Exercise objective -> Check each line of the material below, and copy it if it holds the string "NTFS".
Data for review section start
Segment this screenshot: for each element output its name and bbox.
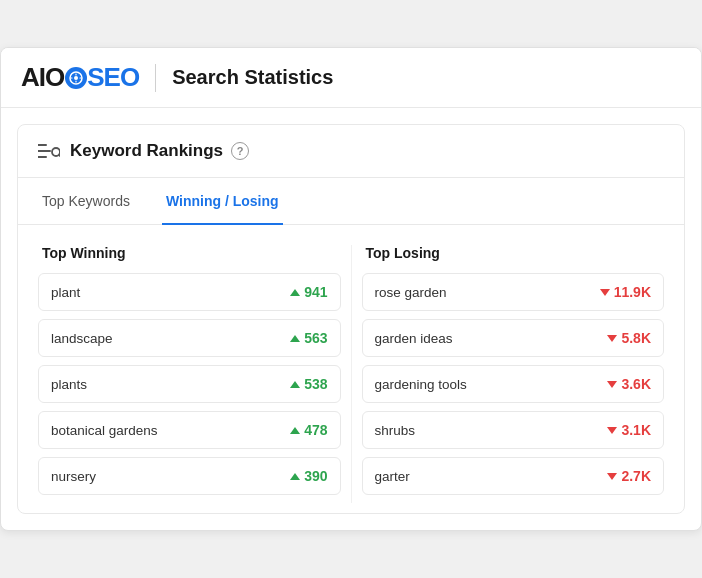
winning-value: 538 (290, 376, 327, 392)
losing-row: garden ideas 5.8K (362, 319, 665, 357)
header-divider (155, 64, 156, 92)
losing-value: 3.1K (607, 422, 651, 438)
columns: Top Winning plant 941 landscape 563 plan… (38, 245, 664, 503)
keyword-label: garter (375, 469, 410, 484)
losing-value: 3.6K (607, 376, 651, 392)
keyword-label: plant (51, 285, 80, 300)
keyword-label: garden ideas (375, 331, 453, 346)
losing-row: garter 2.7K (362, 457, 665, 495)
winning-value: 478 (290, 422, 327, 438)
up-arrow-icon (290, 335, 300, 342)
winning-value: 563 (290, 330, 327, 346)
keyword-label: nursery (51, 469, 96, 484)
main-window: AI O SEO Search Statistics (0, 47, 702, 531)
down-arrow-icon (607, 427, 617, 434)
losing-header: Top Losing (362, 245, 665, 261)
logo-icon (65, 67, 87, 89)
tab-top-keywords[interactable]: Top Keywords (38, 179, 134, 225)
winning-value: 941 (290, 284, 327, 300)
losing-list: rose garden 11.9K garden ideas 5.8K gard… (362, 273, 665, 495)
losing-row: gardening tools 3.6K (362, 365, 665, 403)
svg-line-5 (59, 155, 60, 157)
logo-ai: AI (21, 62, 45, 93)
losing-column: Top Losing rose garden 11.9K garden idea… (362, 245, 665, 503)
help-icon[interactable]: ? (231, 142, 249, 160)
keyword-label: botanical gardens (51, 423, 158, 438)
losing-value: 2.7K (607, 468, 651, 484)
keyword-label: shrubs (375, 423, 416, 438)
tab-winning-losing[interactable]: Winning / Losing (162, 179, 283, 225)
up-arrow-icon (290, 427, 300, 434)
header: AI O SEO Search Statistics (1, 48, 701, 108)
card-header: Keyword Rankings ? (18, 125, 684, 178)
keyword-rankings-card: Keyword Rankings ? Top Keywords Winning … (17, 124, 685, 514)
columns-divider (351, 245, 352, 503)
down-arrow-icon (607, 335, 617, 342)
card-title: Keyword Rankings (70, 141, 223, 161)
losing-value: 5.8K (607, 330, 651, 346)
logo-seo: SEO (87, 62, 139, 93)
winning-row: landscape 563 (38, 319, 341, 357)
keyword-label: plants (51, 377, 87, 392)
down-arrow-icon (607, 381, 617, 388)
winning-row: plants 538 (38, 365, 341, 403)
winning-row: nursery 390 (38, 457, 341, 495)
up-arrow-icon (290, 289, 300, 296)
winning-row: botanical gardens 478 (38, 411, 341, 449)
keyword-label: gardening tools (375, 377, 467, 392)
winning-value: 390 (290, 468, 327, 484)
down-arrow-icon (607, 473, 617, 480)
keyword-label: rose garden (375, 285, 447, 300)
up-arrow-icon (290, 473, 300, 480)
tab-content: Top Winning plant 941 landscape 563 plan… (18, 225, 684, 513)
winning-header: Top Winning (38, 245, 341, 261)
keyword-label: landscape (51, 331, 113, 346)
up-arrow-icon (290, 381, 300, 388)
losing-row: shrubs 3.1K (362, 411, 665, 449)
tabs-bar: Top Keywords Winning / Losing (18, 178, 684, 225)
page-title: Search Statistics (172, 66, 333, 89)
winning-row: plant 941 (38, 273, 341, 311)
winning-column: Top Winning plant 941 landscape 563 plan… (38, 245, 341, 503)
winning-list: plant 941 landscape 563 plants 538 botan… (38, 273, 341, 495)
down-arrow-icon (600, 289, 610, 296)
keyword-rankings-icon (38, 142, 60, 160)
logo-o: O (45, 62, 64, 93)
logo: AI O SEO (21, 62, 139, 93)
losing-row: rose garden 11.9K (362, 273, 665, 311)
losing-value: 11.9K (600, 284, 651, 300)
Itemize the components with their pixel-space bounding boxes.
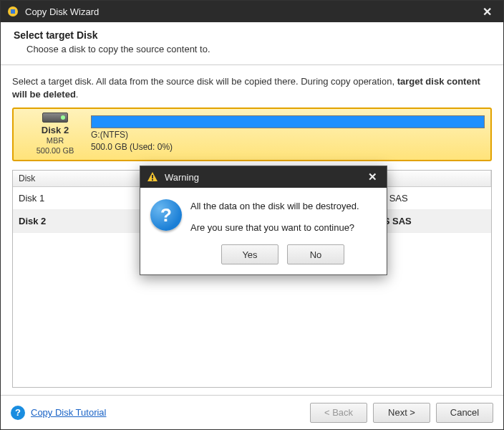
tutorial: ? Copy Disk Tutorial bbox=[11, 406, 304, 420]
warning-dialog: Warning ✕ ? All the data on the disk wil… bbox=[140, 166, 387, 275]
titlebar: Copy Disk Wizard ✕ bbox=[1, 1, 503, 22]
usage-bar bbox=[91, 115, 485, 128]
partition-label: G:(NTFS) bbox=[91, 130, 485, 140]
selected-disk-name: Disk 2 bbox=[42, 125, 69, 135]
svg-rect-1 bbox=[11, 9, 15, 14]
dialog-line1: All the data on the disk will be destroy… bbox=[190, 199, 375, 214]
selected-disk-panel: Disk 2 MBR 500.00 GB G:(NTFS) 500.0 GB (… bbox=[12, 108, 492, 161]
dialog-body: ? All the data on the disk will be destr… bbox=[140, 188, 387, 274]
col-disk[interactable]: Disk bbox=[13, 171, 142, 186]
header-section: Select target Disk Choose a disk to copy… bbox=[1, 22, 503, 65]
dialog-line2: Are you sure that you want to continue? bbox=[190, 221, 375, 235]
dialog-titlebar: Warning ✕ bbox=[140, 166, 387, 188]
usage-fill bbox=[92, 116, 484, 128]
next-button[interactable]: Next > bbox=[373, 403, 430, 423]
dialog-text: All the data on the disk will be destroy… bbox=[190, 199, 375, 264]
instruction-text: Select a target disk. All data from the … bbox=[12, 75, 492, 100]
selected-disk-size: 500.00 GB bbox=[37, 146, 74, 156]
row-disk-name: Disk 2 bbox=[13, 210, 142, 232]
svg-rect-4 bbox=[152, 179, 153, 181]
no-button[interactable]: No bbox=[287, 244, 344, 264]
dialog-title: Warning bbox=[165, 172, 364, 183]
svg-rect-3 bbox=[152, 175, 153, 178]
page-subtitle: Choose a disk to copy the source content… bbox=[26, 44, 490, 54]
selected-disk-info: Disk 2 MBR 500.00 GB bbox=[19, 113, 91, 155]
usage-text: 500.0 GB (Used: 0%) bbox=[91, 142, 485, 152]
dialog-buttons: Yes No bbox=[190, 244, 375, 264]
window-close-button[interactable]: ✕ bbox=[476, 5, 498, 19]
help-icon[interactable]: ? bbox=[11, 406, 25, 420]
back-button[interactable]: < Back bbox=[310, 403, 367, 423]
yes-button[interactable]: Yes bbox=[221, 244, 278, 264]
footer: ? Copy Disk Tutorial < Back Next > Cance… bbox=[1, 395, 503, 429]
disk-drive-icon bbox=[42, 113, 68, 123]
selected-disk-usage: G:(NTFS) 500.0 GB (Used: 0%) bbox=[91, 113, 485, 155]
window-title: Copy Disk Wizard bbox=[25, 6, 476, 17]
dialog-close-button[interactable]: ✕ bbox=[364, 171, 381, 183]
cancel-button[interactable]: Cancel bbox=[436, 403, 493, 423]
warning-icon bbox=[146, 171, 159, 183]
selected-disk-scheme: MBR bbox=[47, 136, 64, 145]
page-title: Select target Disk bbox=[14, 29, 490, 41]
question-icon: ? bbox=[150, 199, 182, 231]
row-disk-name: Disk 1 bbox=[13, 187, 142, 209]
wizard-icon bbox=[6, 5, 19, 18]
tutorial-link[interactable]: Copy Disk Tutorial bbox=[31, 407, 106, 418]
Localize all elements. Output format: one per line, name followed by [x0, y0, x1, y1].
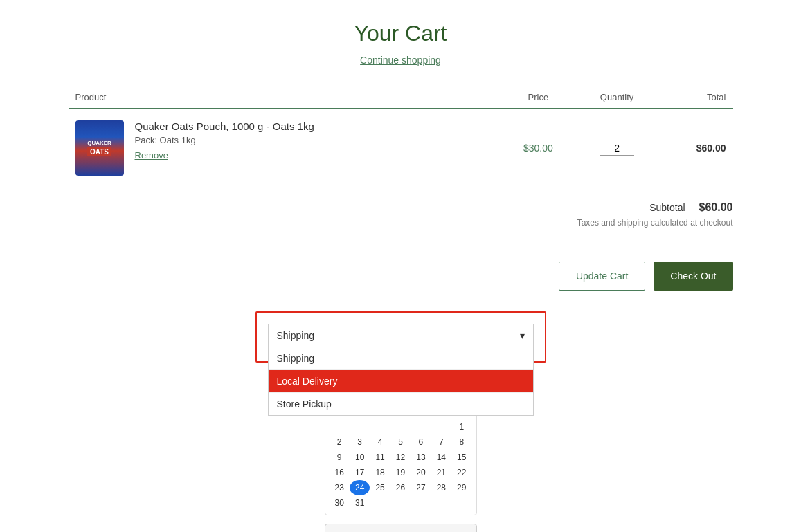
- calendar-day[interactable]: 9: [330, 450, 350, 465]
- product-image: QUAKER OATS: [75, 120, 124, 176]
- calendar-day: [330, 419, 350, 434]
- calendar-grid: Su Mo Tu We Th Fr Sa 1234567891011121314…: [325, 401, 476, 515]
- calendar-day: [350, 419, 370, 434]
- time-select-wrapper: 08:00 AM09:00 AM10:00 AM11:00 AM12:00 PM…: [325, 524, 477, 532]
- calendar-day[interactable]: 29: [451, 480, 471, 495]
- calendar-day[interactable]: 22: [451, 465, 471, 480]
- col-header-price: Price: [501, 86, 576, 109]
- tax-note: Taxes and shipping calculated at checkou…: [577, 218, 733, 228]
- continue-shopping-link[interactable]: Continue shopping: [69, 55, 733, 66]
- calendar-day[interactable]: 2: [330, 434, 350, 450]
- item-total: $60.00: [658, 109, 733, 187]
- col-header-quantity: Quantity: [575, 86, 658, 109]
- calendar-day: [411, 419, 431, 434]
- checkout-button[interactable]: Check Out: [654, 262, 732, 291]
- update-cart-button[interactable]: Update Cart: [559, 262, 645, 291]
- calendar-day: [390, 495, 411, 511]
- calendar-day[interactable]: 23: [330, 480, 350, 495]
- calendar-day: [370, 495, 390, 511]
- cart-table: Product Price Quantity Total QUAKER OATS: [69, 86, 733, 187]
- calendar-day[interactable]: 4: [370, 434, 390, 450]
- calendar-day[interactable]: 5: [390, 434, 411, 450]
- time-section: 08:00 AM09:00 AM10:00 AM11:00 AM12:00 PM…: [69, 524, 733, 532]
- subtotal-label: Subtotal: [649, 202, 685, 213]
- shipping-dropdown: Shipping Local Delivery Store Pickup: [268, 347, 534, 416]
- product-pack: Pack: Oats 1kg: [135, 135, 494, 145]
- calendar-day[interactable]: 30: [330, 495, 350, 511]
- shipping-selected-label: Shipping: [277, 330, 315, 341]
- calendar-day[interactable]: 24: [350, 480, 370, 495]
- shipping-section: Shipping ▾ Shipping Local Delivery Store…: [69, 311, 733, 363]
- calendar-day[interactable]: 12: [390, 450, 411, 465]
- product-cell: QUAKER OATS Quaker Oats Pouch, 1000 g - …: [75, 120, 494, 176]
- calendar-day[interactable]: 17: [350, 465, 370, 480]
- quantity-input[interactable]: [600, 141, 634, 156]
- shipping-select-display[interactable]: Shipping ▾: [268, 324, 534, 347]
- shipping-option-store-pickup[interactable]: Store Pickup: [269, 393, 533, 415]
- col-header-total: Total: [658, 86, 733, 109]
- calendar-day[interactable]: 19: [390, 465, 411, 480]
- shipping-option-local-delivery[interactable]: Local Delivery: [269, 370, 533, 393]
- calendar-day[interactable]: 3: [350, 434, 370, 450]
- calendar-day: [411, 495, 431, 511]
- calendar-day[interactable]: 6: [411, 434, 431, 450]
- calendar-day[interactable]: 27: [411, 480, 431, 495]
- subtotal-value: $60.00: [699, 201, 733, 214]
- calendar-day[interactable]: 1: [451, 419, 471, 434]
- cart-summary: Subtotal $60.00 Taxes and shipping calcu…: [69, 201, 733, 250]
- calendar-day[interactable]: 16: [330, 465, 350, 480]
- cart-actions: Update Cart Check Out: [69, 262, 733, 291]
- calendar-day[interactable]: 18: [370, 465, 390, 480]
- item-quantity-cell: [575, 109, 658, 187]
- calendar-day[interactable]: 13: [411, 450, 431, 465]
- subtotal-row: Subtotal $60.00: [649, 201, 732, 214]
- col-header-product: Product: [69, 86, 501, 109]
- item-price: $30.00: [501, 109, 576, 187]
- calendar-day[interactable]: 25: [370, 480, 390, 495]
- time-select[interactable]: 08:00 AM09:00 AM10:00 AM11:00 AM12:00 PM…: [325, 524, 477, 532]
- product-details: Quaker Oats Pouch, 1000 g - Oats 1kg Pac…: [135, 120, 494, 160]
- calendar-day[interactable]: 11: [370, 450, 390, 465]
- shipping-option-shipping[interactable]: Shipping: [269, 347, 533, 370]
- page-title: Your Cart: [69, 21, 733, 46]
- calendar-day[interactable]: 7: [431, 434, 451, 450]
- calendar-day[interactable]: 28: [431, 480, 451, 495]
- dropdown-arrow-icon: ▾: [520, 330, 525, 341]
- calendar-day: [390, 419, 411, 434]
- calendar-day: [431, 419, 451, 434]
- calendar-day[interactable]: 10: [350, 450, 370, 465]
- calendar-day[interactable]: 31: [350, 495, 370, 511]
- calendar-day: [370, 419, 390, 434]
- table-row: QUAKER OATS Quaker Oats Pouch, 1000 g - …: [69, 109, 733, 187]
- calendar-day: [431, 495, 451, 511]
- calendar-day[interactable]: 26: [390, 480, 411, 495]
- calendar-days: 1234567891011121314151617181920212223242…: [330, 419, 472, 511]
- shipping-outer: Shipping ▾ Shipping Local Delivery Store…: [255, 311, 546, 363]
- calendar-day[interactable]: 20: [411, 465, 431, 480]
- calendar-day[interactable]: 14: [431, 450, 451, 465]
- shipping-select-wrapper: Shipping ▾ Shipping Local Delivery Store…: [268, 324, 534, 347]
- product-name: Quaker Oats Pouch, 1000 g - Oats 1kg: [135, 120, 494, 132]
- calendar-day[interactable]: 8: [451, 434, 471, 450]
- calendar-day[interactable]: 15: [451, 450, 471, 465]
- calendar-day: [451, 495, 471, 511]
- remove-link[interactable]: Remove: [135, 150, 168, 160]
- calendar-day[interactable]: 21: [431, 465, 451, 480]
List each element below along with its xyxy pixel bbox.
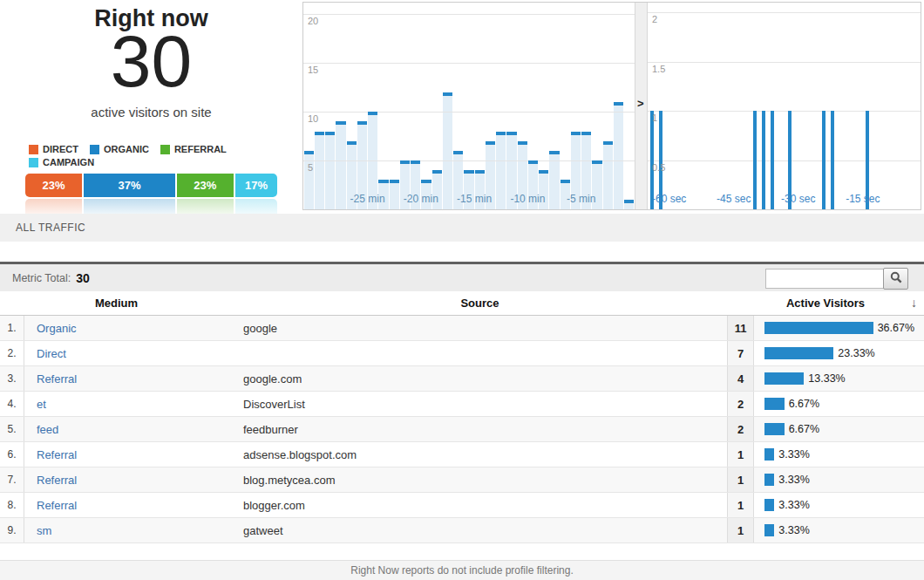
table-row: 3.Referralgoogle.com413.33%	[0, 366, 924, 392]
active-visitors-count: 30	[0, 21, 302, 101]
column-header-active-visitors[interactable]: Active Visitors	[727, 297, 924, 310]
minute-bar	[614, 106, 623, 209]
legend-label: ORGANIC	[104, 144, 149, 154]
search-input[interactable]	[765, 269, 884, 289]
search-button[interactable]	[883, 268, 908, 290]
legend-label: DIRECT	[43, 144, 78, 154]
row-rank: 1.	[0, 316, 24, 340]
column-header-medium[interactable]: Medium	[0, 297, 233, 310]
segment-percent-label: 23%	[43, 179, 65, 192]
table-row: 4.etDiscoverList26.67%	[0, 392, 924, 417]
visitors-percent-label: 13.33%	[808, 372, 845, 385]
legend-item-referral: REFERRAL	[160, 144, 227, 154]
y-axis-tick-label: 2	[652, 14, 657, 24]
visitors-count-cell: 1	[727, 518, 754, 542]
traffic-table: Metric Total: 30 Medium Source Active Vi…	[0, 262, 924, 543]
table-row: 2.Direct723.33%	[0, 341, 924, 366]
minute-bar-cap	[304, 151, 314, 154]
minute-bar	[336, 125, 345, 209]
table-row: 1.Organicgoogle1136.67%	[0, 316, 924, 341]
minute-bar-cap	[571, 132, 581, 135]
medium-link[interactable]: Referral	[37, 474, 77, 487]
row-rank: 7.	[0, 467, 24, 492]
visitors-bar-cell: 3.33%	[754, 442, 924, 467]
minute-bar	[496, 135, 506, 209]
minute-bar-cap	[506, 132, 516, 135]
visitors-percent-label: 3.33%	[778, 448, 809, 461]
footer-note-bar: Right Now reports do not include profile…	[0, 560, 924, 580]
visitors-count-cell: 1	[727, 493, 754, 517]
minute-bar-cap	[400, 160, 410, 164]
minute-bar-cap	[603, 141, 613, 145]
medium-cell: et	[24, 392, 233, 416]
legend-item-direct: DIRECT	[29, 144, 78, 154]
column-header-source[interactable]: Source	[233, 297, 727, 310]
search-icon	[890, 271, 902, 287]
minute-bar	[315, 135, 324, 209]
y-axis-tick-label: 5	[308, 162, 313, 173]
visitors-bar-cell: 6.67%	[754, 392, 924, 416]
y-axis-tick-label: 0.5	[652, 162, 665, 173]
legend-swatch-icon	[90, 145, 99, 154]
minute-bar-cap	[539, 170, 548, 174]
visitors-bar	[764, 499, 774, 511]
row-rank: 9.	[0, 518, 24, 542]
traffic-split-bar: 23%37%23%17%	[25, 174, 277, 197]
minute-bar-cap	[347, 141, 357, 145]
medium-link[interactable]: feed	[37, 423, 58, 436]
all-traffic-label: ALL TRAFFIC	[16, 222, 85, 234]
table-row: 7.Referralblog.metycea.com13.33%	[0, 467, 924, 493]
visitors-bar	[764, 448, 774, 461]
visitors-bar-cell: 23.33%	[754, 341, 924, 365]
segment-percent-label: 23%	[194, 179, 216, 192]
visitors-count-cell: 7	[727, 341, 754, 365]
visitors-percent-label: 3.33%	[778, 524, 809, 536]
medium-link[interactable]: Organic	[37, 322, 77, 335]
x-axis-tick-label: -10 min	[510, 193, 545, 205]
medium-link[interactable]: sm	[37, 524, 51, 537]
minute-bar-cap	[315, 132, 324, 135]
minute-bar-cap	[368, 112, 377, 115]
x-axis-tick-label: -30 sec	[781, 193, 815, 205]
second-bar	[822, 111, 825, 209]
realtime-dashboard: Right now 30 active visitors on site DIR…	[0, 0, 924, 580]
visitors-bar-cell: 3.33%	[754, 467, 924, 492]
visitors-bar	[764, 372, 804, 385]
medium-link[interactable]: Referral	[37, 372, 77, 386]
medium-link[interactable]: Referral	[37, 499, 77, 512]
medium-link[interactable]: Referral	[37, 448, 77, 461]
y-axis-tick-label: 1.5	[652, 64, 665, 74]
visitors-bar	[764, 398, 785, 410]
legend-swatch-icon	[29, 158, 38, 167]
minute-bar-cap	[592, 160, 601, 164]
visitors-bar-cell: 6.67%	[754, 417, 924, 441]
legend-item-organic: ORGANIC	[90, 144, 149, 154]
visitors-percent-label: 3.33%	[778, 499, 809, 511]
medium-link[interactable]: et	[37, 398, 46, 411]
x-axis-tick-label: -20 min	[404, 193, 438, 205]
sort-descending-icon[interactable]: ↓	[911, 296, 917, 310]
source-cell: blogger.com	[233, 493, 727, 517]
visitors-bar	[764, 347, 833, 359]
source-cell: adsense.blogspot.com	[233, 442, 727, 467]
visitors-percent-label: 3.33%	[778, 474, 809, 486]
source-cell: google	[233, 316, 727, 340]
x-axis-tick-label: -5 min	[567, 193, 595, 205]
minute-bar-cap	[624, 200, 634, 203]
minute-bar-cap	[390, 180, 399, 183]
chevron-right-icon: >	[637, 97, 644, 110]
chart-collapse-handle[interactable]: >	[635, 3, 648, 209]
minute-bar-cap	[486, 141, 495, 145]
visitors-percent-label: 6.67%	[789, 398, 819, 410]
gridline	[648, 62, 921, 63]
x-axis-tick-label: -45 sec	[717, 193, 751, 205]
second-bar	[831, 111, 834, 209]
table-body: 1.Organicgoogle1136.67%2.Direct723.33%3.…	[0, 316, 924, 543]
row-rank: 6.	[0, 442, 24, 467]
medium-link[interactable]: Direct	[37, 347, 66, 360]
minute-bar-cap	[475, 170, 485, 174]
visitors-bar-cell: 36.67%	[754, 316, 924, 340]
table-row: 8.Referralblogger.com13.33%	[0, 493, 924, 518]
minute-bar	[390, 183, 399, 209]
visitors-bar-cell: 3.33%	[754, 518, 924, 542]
Data for review section end
Answer ->
partition-label: G:(NTFS) bbox=[91, 130, 485, 140]
selected-disk-panel: Disk 2 MBR 500.00 GB G:(NTFS) 500.0 GB (… bbox=[12, 108, 492, 161]
selected-disk-usage: G:(NTFS) 500.0 GB (Used: 0%) bbox=[91, 113, 485, 155]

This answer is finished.